Do Financial Advisors Really Keep Portfolios and Clients Disciplined?

I written about Dimensional Fund Advisors (DFA), a mutual fund family that is powered by top academic research. Another things that makes DFA unique is that they are only sold through approved financial advisors. You can’t buy them with just any old brokerage account. (Exceptions are certain 401(k)-style retirement plans and 529 college savings plans.) Allan Roth has new article about DFA funds in Financial Planning magazine, which is a trade publication targeted to financial professionals.

Why not sell directly to Average Joe investor? Here is David Butler, head of DFA Global Financial Advisor Services:

DFA has no intention of bypassing the advisor channel and offering its funds directly to retail investors. “We think advisors help keep investors disciplined,” Butler says.

In my previous post The True Value of a Real, Human Financial Advisor, I wrote about this concept. A good client advisor will help you keep your cool when the next disaster comes. Vanguard says that the biggest “value add” from good advisors is their “behavioral coaching”. A good financial advisor keeps you from making the “Big Mistake” that derails your plans.

But later in the same Allan Roth article, the idea of advisors as disciplinarians is called into question.

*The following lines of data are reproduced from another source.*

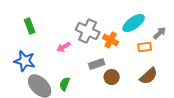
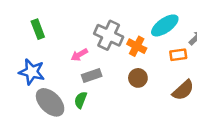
gray rectangle: (97, 64) -> (92, 76), moved
brown circle: (112, 77) -> (138, 78), moved

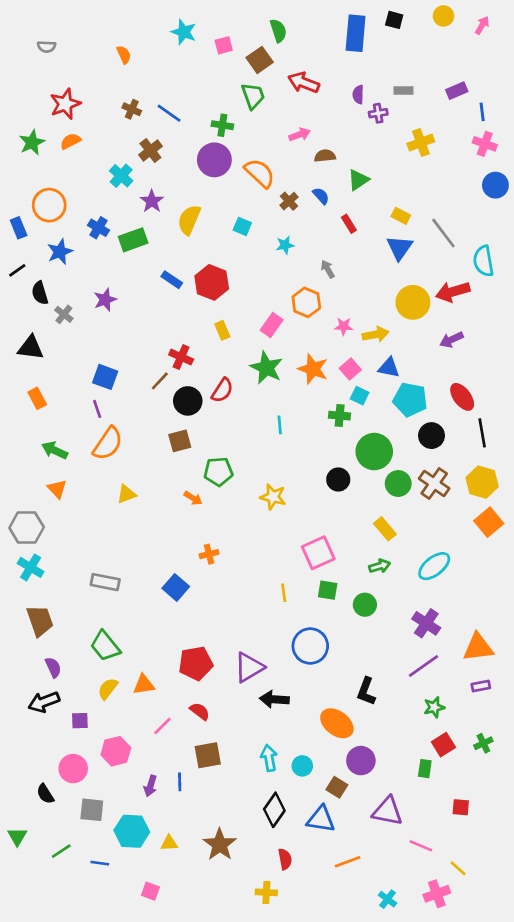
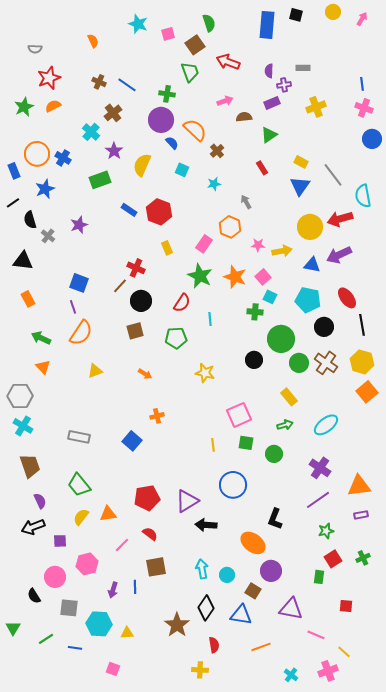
gray semicircle: (47, 47) -> (35, 49), moved
purple rectangle: (457, 91) -> (272, 103), moved
blue semicircle: (321, 196) -> (172, 143), moved
blue cross: (98, 228) -> (63, 158), moved
purple arrow: (451, 340) -> (339, 255), size x1.4
blue triangle: (389, 368) -> (312, 265), moved
red semicircle: (222, 390) -> (182, 303), moved
green pentagon: (218, 472) -> (176, 338), moved
brown star: (220, 844) -> (177, 625), moved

But do investors get better returns? I tested Butler’s claim that DFA advisors help keep investors disciplined by asking Morningstar to compare the performance gap between the two fund families. The performance gap is the difference between investor returns (dollar weighted) and fund returns (geometric).

Over the 10 years ending Dec. 31, 2014, the DFA annualized performance gap stood at 1.28% versus only 0.22% for Vanguard. When I showed these figures to Butler, he responded, “It’s hard to make an argument about the discipline of advisors based on these figures.

Here’s a primer on investor returns vs. fund returns. Investor returns are the actual returns earned by investors, based on the timing of their buying and selling activities.

The next step was to compare the investor returns of DFA’s largest fund, DFA Emerging Markets Value I Fund (DFEVX) with $14B in assets with the closest Vanguard competitor, Vanguard Emerging Markets Index Fund (VEMAX) with $54B in assets. I personally think a better comparison would be with their DFA Emerging Markets Core Equity I Fund (DFCEX), so I’m throwing that in as well.

DFA fund returns are often higher relative to index fund competitors. Here’s a Morningstar chart comparing the growth of $10,000 invested 10 years ago in each of the three funds. You can see the DFA funds do slightly better in terms of fund returns. Click to enlarge.

But what about investor returns? I took some screenshots of their respective Morningstar Investor Return pages.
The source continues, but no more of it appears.